The variable `integer_zero_node` is an integer constant with value zero. Similarly, `integer_one_node` is an integer constant with value one. The `size_zero_node` and `size_one_node` variables are analogous, but have type `size_t` rather than `int`.

The function `tree_int_cst_lt` is a predicate which holds if its first argument is less than its second. Both constants are assumed to have the same signedness (i.e., either both should be signed or both should be unsigned.) The full width of the constant is used when doing the comparison; the usual rules about promotions and conversions are ignored. Similarly, `tree_int_cst_equal` holds if the two constants are equal. The `tree_int_cst_sgn` function returns the sign of a constant. The value is `1`, `0`, or `-1` according on whether the constant is greater than, equal to, or less than zero. Again, the signedness of the constant's type is taken into account; an unsigned constant is never less than zero, no matter what its bit-pattern.

`REAL_CST`
FIXME: Talk about how to obtain representations of this constant, do comparisons, and so forth.
`FIXED_CST`
These nodes represent fixed-point constants. The type of these constants is obtained with `TREE_TYPE`. `TREE_FIXED_CST_PTR` points to a `struct fixed_value`; `TREE_FIXED_CST` returns the structure itself. `struct fixed_value` contains `data` with the size of two `HOST_BITS_PER_WIDE_INT` and `mode` as the associated fixed-point machine mode for `data`.
`COMPLEX_CST`
These nodes are used to represent complex number constants, that is a `__complex__` whose parts are constant nodes. The `TREE_REALPART` and `TREE_IMAGPART` return the real and the imaginary parts respectively.
`VECTOR_CST`
These nodes are used to represent vector constants, whose parts are constant nodes. Each individual constant node is either an integer or a double constant node. The first operand is a `TREE_LIST` of the constant nodes and is accessed through `TREE_VECTOR_CST_ELTS`.
`STRING_CST`
These nodes represent string-constants. The `TREE_STRING_LENGTH` returns the length of the string, as an `int`. The `TREE_STRING_POINTER` is a `char*` containing the string itself. The string may not be `NUL`-terminated, and it may contain embedded `NUL` characters.
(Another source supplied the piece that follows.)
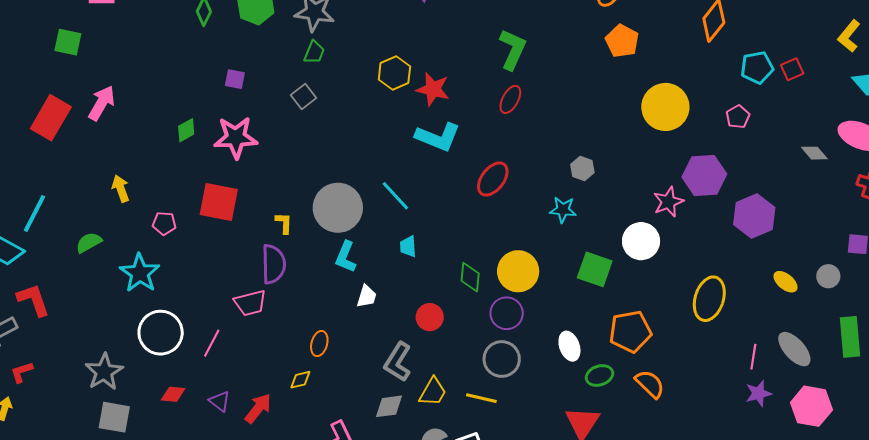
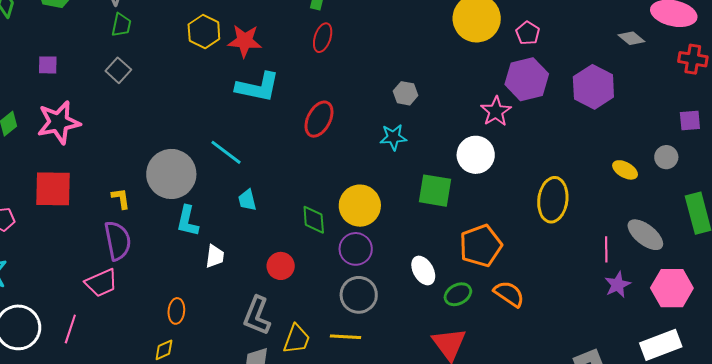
pink pentagon: (738, 117) -> (528, 33), moved
purple hexagon: (754, 216) -> (593, 87), moved

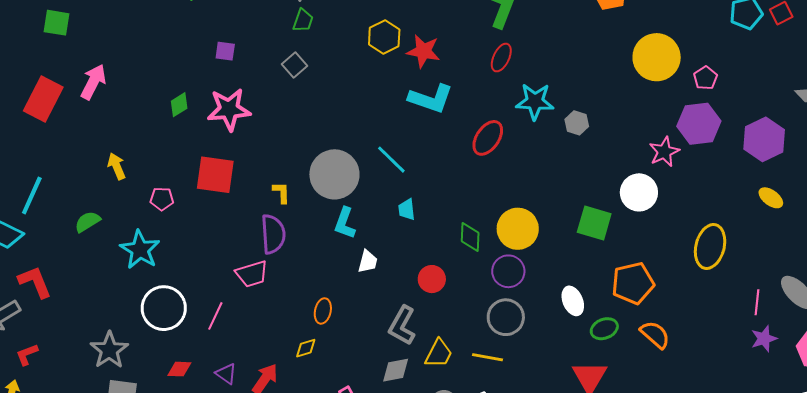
cyan star: (393, 137) -> (535, 101), moved, size x1.4
yellow ellipse: (625, 170) -> (771, 198), moved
Therefore, the `TREE_STRING_LENGTH` includes the trailing `NUL` if it is present.

For wide string constants, the `TREE_STRING_LENGTH` is the number of bytes in the string, and the `TREE_STRING_POINTER` points to an array of the bytes of the string, as represented on the target system (that is, as integers in the target endianness). Wide and non-wide string constants are distinguished only by the `TREE_TYPE` of the `STRING_CST`.

FIXME: The formats of string constants are not well-defined when the target system bytes are not the same width as host system bytes.